**Problem details:** State how many lines of the records contain the string "nici", and give no other information.

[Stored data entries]
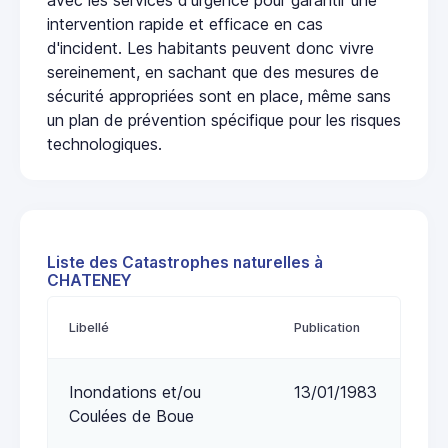
intervention rapide et efficace en cas
d'incident. Les habitants peuvent donc vivre
sereinement, en sachant que des mesures de
sécurité appropriées sont en place, même sans
un plan de prévention spécifique pour les risques
technologiques.
Liste des Catastrophes naturelles à
CHATENEY
Libellé
Publication
Inondations et/ou
13/01/1983
Coulées de Boue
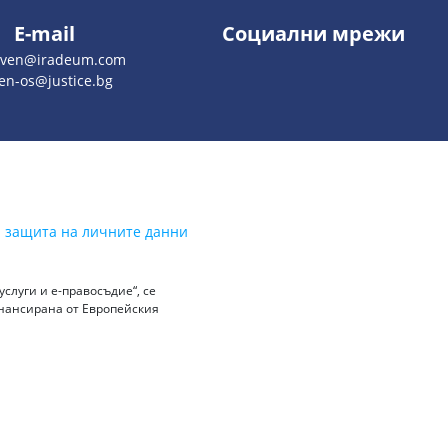
E-mail
Социални мрежи
liven@iradeum.com
ven-os@justice.bg
а защита на личните данни
слуги и е-правосъдие“, се
инансирана от Европейския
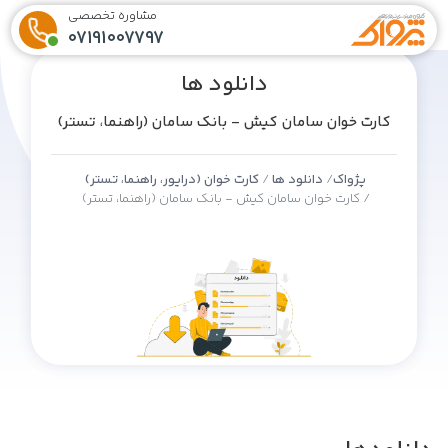
مشاوره تخصصی
07191007797
دانلود ها
کارت خوان سامان کیش - بانک سامان (راهنما، تستر)
پژواک
دانلود ها
کارت خوان (درایور، راهنما، تستر)
کارت خوان سامان کیش - بانک سامان (راهنما، تستر)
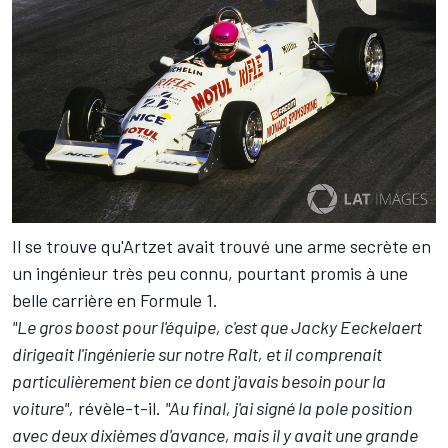
Il se trouve qu'Artzet avait trouvé une arme secrète en
un ingénieur très peu connu, pourtant promis à une
belle carrière en Formule 1.
"Le gros boost pour l'équipe, c'est que Jacky Eeckelaert
dirigeait l'ingénierie sur notre Ralt, et il comprenait
particulièrement bien ce dont j'avais besoin pour la
voiture",
révèle-t-il.
"Au final, j'ai signé la pole position
avec deux dixièmes d'avance, mais il y avait une grande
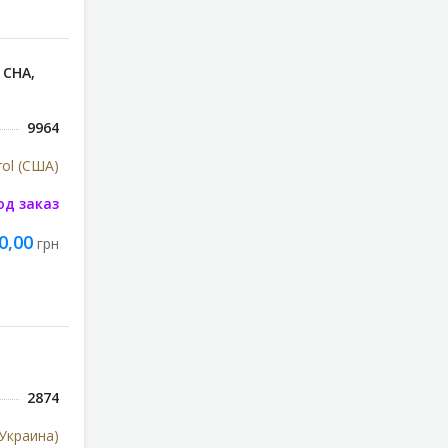
СНА,
9964
rol (США)
од заказ
0,00
грн
2874
Украина)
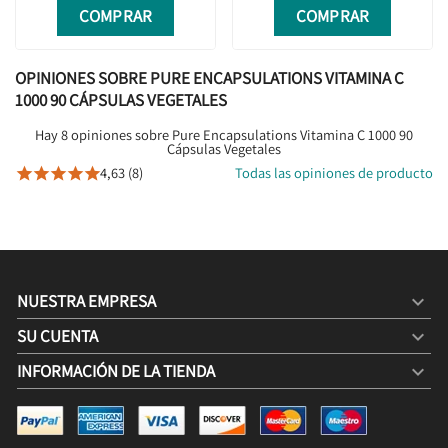
COMPRAR
COMPRAR
OPINIONES SOBRE PURE ENCAPSULATIONS VITAMINA C
1000 90 CÁPSULAS VEGETALES
Hay 8 opiniones sobre Pure Encapsulations Vitamina C 1000 90
Cápsulas Vegetales
4,63 (8)
Todas las opiniones de producto





NUESTRA EMPRESA

SU CUENTA

INFORMACIÓN DE LA TIENDA
keyboard_arrow_down
PURE ENCAPSULATIONS VITAMINA C 1000 90 CÁPSULAS
VEGETALES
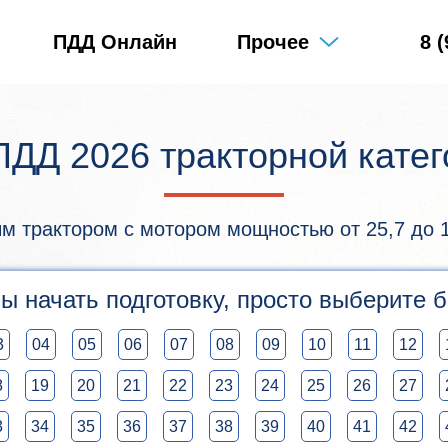
ПДД Онлайн
Прочее
8 
ДД 2026 тракторной кате
трактором с мотором мощностью от 25,7 до 110,
ы начать подготовку, просто выберите б
3
04
05
06
07
08
09
10
11
12
8
19
20
21
22
23
24
25
26
27
3
34
35
36
37
38
39
40
41
42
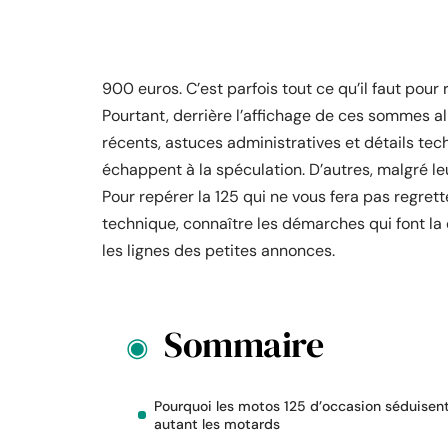
900 euros. C’est parfois tout ce qu’il faut pou
Pourtant, derrière l’affichage de ces sommes a
récents, astuces administratives et détails tec
échappent à la spéculation. D’autres, malgré leu
Pour repérer la 125 qui ne vous fera pas regrette
technique, connaître les démarches qui font la d
les lignes des petites annonces.
Sommaire
Pourquoi les motos 125 d’occasion séduisen
autant les motards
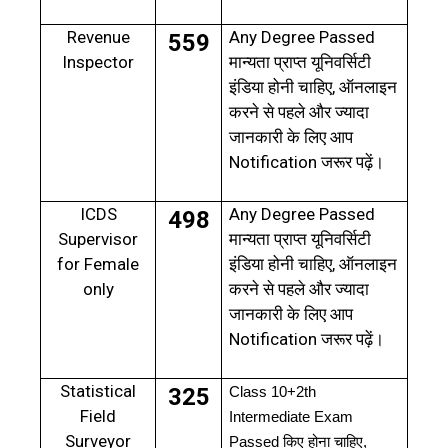
Revenue
Any Degree Passed
559
Inspector
मान्यता प्राप्त यूनिवर्सिटी
,
इंडिया होनी चाहिए
ऑनलाइन
करने से पहले और ज्यादा
जानकारी के लिए आप
Notification
जरूर पढ़ें।
ICDS
Any Degree Passed
498
Supervisor
मान्यता प्राप्त यूनिवर्सिटी
for Female
,
इंडिया होनी चाहिए
ऑनलाइन
only
करने से पहले और ज्यादा
जानकारी के लिए आप
Notification
जरूर पढ़ें।
Statistical
325
Class 10+2th
Field
Intermediate Exam
Surveyor
Passed
किए होना चाहिए
,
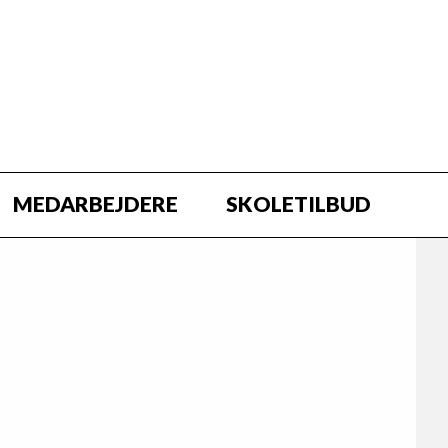
MEDARBEJDERE
SKOLETILBUD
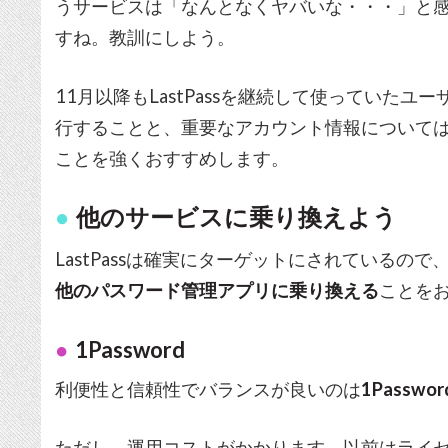
うサービスは「なんとなくヤバいな・・・」と
すね。教訓にしよう。
11月以降もLastPassを継続して使っていた
行することと、重要なアカウント情報について
ことを強くおすすめします。
他のサービスに乗り換えよう
LastPassは確実にターゲットにされている
他のパスワード管理アプリに乗り換える
ことを
1Password
利便性と信頼性でバランスが良いのは
1Passwor
ただし、運用コストがかかります。以前はライ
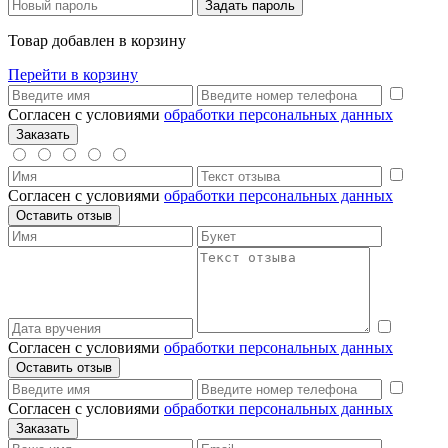
Товар добавлен в корзину
Перейти в корзину
Согласен с условиями
обработки персональных данных
Согласен с условиями
обработки персональных данных
Согласен с условиями
обработки персональных данных
Согласен с условиями
обработки персональных данных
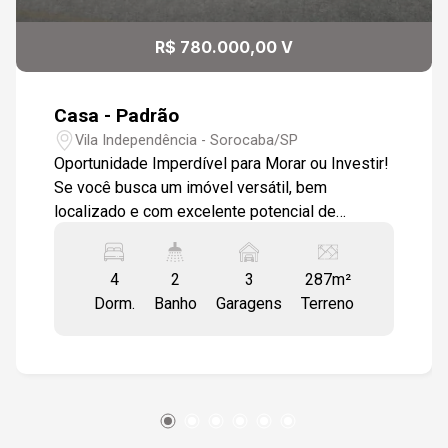
11
R$ 780.000,00 V
Aug/Tue
Casa - Padrão
Vila Independência - Sorocaba/SP
Oportunidade Imperdível para Morar ou Investir!
Se você busca um imóvel versátil, bem
localizado e com excelente potencial de
valorização, esta é a oportunidade ideal!
Localizado em uma região estratégica da Zona
4
2
3
287m²
Leste, com fácil acesso às principais vias e
Dorm.
Banho
Garagens
Terreno
cercado por ampla infraestrutura de comércio e
serviços, este imóvel oferece inúmeras
possibilidades de uso. Perfeito para residência
ou para quem deseja instalar clínicas,
consultórios, escritórios, escolas, salões de
beleza, estúdios ou diversos segmentos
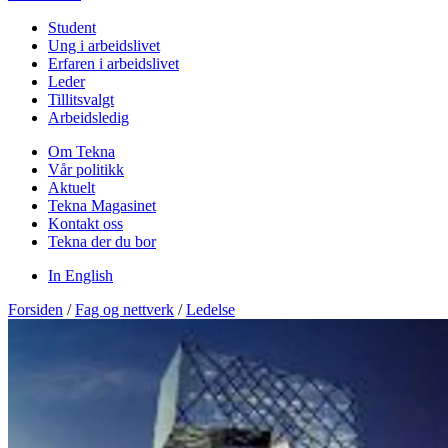
Student
Ung i arbeidslivet
Erfaren i arbeidslivet
Leder
Tillitsvalgt
Arbeidsledig
Om Tekna
Vår politikk
Aktuelt
Tekna Magasinet
Kontakt oss
Tekna der du bor
In English
Forsiden
/
Fag og nettverk
/
Ledelse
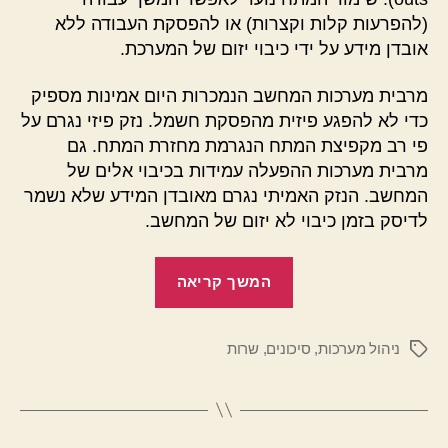
(להפרעות קלות וקצרות) או להפסקת העבודה ללא
אובדן מידע על ידי כיבוי יזום של המערכת.
מרבית מערכות המחשב הנמכרות היום אמינות מספיק
כדי לא להפגע פיזית מהפסקת חשמל. נזק פיזי נגרם על
פי רב מקפיצת המתח הנגרמת מחזרת המתח. גם
מרבית מערכות ההפעלה עמידות בכיבוי אלים של
המחשב. הנזק האמיתי נגרם מאובדן המידע שלא נשמר
לדיסק בזמן כיבוי לא יזום של המחשב.
"אופס,
המשך קריאה
הפסקת
חשמל"
ניהול מערכות
,
סיכונים
,
שרות
תגיות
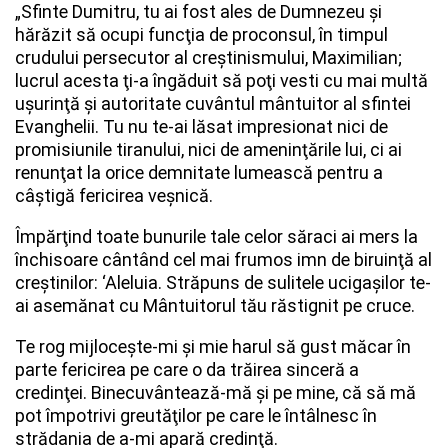
„Sfinte Dumitru, tu ai fost ales de Dumnezeu şi
hărăzit să ocupi funcţia de proconsul, în timpul
crudului persecutor al creştinismului, Maximilian;
lucrul acesta ţi-a îngăduit să poţi vesti cu mai multă
uşurinţă şi autoritate cuvântul mântuitor al sfintei
Evanghelii. Tu nu te-ai lăsat impresionat nici de
promisiunile tiranului, nici de ameninţările lui, ci ai
renunţat la orice demnitate lumească pentru a
câştigă fericirea veşnică.
Împărţind toate bunurile tale celor săraci ai mers la
închisoare cântând cel mai frumos imn de biruinţă al
creştinilor: ‘Aleluia. Străpuns de sulitele ucigaşilor te-
ai asemănat cu Mântuitorul tău răstignit pe cruce.
Te rog mijloceşte-mi şi mie harul să gust măcar în
parte fericirea pe care o da trăirea sinceră a
credinţei. Binecuvântează-mă şi pe mine, că să mă
pot împotrivi greutăţilor pe care le întâlnesc în
strădania de a-mi apară credinţă.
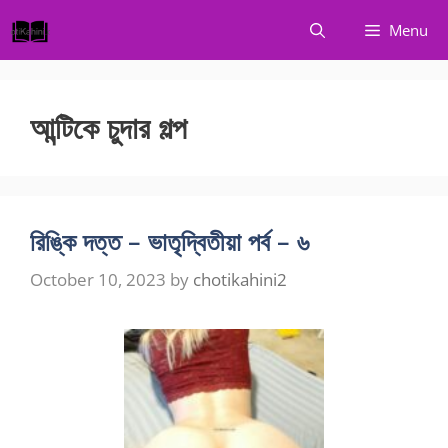
Skip
Menu
to
content
আন্টিকে চুদার গল্প
রিঙ্কি দত্ত – ভাতৃদ্বিতীয়া পর্ব – ৬
October 10, 2023
by
chotikahini2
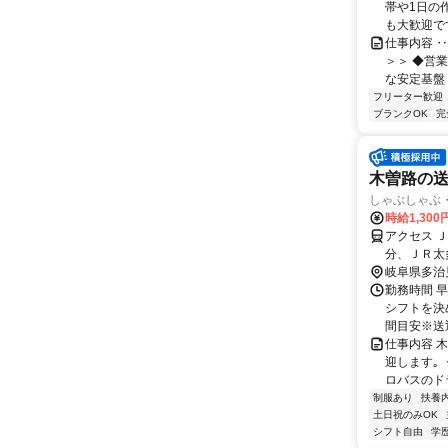
帯や1日の
も大歓迎で
仕事内容 ‥
＞＞ ◆営
な安定基盤 
フリーター歓迎
ブランクOK
完
木曽路の
しゃぶしゃぶ
時給1,30
アクセス 
分、ＪＲ太
岐阜県多治
勤務時間 早番
シフトを決
間目安※送迎
仕事内容 
迎します｡
ロバスのドラ
制服あり
扶養
土日祝のみOK
シフト自由
学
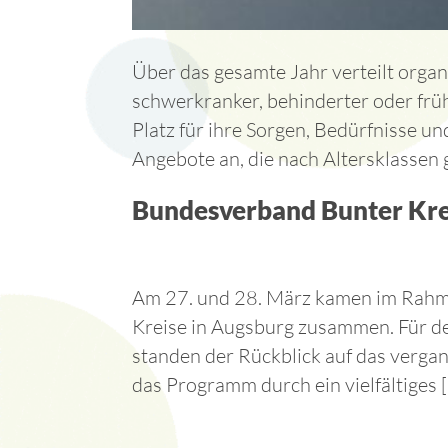
Über das gesamte Jahr verteilt orga
schwerkranker, behinderter oder frü
Platz für ihre Sorgen, Bedürfnisse 
Angebote an, die nach Altersklassen ge
Bundesverband Bunter Kre
Am 27. und 28. März kamen im Rahm
Kreise in Augsburg zusammen. Für d
standen der Rückblick auf das verga
das Programm durch ein vielfältiges 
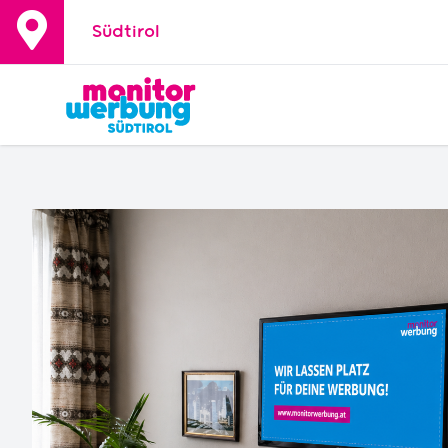
Südtirol
+
−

**Output for this task:** 2